Además, el enfermo se explica su padecimiento de acuerdo a las determinantes culturales y emocionales que aprende desde niño, que le son cercanas. Puede tener prejuicios, fantasías y expectativas inadecuadas, pero él vive la enfermedad. La obligación del médico es tratar con respeto estas creencias, darles un lugar justo en el lamento profundo del enfermo. Pero ante todo, debe escuchar, desgranar con paciencia el dolor que se va acumulando y transformando con los años: el enemigo dentro de la propia trinchera. Las enfermedades crónicas, como otros tantos infortunios, moldean nuestras vidas y nuestro comportamiento. Determinan nuestras fuerzas y forjan nuestros límites. Nos ponen continuamente a prueba. Una de las peores tragedias imaginables es la del enfermo o incluso la del viejo que no tiene quien lo escuche, que no encuentra quien preste atención a su historia, entrañablemente unida a sus padeceres. Coincido con el doctor Arnoldo Kraus; pese a todo, la cronicidad tiene también su empuje creativo. Floreciendo por encima de la negación y los escombros del cuerpo, el alma se reconoce a sí misma, se nutre de la experiencia dolorosa y se adhiere a los vivos, con cariño, con una dosis soterrada de melancolía que brinda equilibrio y permite los reencuentros. Matisse creó desde su lecho de enfermo crónico formas de expresión originales y hermosas. Borges descubrió la luminosidad del lenguaje desde el oscuro pedestal de su ceguera.

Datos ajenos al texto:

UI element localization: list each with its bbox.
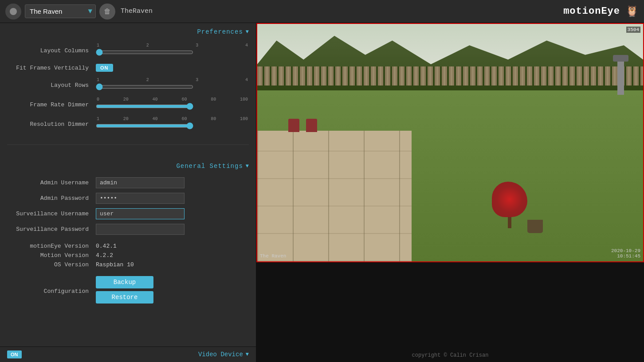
admin-password-row: Admin Password	[0, 191, 256, 206]
red-tree	[492, 182, 527, 226]
surveillance-username-row: Surveillance Username	[0, 206, 256, 222]
layout-columns-slider[interactable]	[96, 49, 193, 56]
configuration-row: Configuration Backup Restore	[0, 274, 256, 308]
fence	[257, 66, 643, 86]
layout-rows-slider[interactable]	[96, 83, 193, 90]
on-button[interactable]: ON	[7, 350, 22, 358]
red-tree-foliage	[492, 182, 527, 217]
configuration-buttons: Backup Restore	[96, 276, 249, 306]
garden-scene	[257, 24, 643, 261]
general-settings-section-header[interactable]: General Settings ▼	[0, 157, 256, 173]
general-settings-chevron-icon: ▼	[246, 163, 249, 169]
fit-frames-label: Fit Frames Vertically	[7, 65, 96, 71]
fit-frames-toggle[interactable]: ON	[96, 64, 113, 72]
frame-rate-row: Frame Rate Dimmer 0 20 40 60 80 100	[0, 95, 256, 114]
svg-point-1	[11, 10, 12, 11]
sidebar-bottom-bar: ON Video Device ▼	[0, 346, 256, 362]
layout-rows-control: 1 2 3 4	[96, 78, 249, 93]
svg-point-2	[13, 10, 14, 11]
layout-columns-label: Layout Columns	[7, 47, 96, 54]
patio-vertical-lines	[257, 131, 412, 261]
motion-version-value: 4.2.2	[96, 252, 113, 259]
fit-frames-control: ON	[96, 64, 249, 72]
layout-columns-control: 1 2 3 4	[96, 43, 249, 58]
camera-select[interactable]: The Raven	[25, 4, 96, 18]
surveillance-password-row: Surveillance Password	[0, 222, 256, 237]
preferences-section-header[interactable]: Preferences ▼	[0, 23, 256, 39]
motion-version-label: Motion Version	[7, 252, 96, 259]
frame-rate-ticks: 0 20 40 60 80 100	[96, 97, 249, 102]
copyright-footer: copyright © Calin Crisan	[256, 349, 644, 362]
top-bar-right: motionEye 🦉	[563, 5, 639, 18]
resolution-row: Resolution Dimmer 1 20 40 60 80 100	[0, 114, 256, 134]
frame-rate-slider[interactable]	[96, 103, 193, 110]
general-settings-body: Admin Username Admin Password Surveillan…	[0, 173, 256, 315]
admin-username-label: Admin Username	[7, 179, 96, 186]
separator-1	[7, 144, 249, 145]
backup-button[interactable]: Backup	[96, 276, 153, 288]
os-version-value: Raspbian 10	[96, 261, 134, 268]
video-device-title: Video Device	[198, 351, 243, 358]
os-version-row: OS Version Raspbian 10	[0, 260, 256, 269]
video-device-section: Video Device ▼	[198, 351, 249, 358]
surveillance-password-input[interactable]	[96, 224, 185, 235]
resolution-control: 1 20 40 60 80 100	[96, 117, 249, 132]
admin-username-control	[96, 177, 249, 188]
motioneye-version-row: motionEye Version 0.42.1	[0, 241, 256, 251]
resolution-label: Resolution Dimmer	[7, 121, 96, 128]
svg-point-6	[15, 12, 16, 13]
preferences-body: Layout Columns 1 2 3 4 Fit Frames Vertic…	[0, 39, 256, 141]
admin-password-input[interactable]	[96, 193, 185, 204]
owl-icon: 🦉	[625, 5, 639, 18]
bird-feeder	[617, 59, 624, 95]
layout-columns-ticks: 1 2 3 4	[96, 43, 249, 48]
camera-select-wrapper: The Raven ▼	[25, 4, 96, 18]
camera-view: 3504 The Raven 2020-10-29 10:51:45 copyr…	[256, 23, 644, 362]
motioneye-version-label: motionEye Version	[7, 243, 96, 249]
timestamp-date: 2020-10-29	[611, 248, 640, 253]
menu-button[interactable]	[5, 4, 21, 19]
layout-rows-label: Layout Rows	[7, 82, 96, 89]
preferences-chevron-icon: ▼	[246, 29, 249, 35]
timestamp-overlay: 2020-10-29 10:51:45	[611, 248, 640, 259]
os-version-label: OS Version	[7, 261, 96, 268]
frame-rate-control: 0 20 40 60 80 100	[96, 97, 249, 112]
sidebar: Preferences ▼ Layout Columns 1 2 3 4	[0, 23, 256, 362]
camera-display-name: TheRaven	[121, 8, 153, 15]
frame-number-overlay: 3504	[626, 27, 640, 33]
chair-2	[306, 119, 317, 132]
svg-point-5	[13, 12, 14, 13]
layout-rows-row: Layout Rows 1 2 3 4	[0, 75, 256, 95]
camera-label-overlay: The Raven	[260, 253, 286, 259]
admin-username-row: Admin Username	[0, 175, 256, 191]
general-settings-title: General Settings	[176, 163, 243, 170]
chair-1	[288, 119, 299, 132]
surveillance-username-label: Surveillance Username	[7, 210, 96, 217]
surveillance-username-control	[96, 208, 249, 219]
video-device-chevron-icon: ▼	[246, 351, 249, 358]
fit-frames-row: Fit Frames Vertically ON	[0, 60, 256, 75]
red-tree-trunk	[508, 217, 511, 228]
surveillance-password-control	[96, 224, 249, 235]
delete-camera-button[interactable]: 🗑	[99, 4, 115, 19]
frame-rate-label: Frame Rate Dimmer	[7, 101, 96, 108]
admin-username-input[interactable]	[96, 177, 185, 188]
restore-button[interactable]: Restore	[96, 291, 153, 304]
top-bar-left: The Raven ▼ 🗑 TheRaven	[5, 4, 153, 19]
app-title: motionEye	[563, 6, 620, 17]
motion-version-row: Motion Version 4.2.2	[0, 251, 256, 260]
svg-point-0	[10, 8, 17, 15]
timestamp-time: 10:51:45	[611, 253, 640, 259]
preferences-title: Preferences	[197, 28, 243, 35]
surveillance-username-input[interactable]	[96, 208, 185, 219]
admin-password-label: Admin Password	[7, 195, 96, 202]
plant-pot	[527, 220, 543, 233]
configuration-label: Configuration	[7, 288, 96, 295]
resolution-slider[interactable]	[96, 122, 193, 129]
svg-point-4	[11, 12, 12, 13]
surveillance-password-label: Surveillance Password	[7, 226, 96, 233]
top-bar: The Raven ▼ 🗑 TheRaven motionEye 🦉	[0, 0, 644, 23]
layout-rows-ticks: 1 2 3 4	[96, 78, 249, 82]
layout-columns-row: Layout Columns 1 2 3 4	[0, 41, 256, 60]
trash-icon: 🗑	[104, 8, 111, 16]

Pero no dejemos al enfermo crónico solo, aunque su soledad resulte edificante.

El buen médico debe aprender a reconocer no sólo la enfermedad, sus matices cambiantes, sus signos inefables y sus avatares pronósticos.

Debe percibir, debajo de ese organismo alterado en sus funciones y deformado por la enfermedad, al ser humano que pide ayuda, al individuo que se debate contra sí mismo y sus dolores al acecho de la muerte. Un enfermo crónico es una delgada voz que emerge desde el fondo del abismo de nuestras imperfecciones. Es un otro yo que grita nuestro temor de muerte, que nos enseña día con día la decrepitud inevitable que nos trae la vida.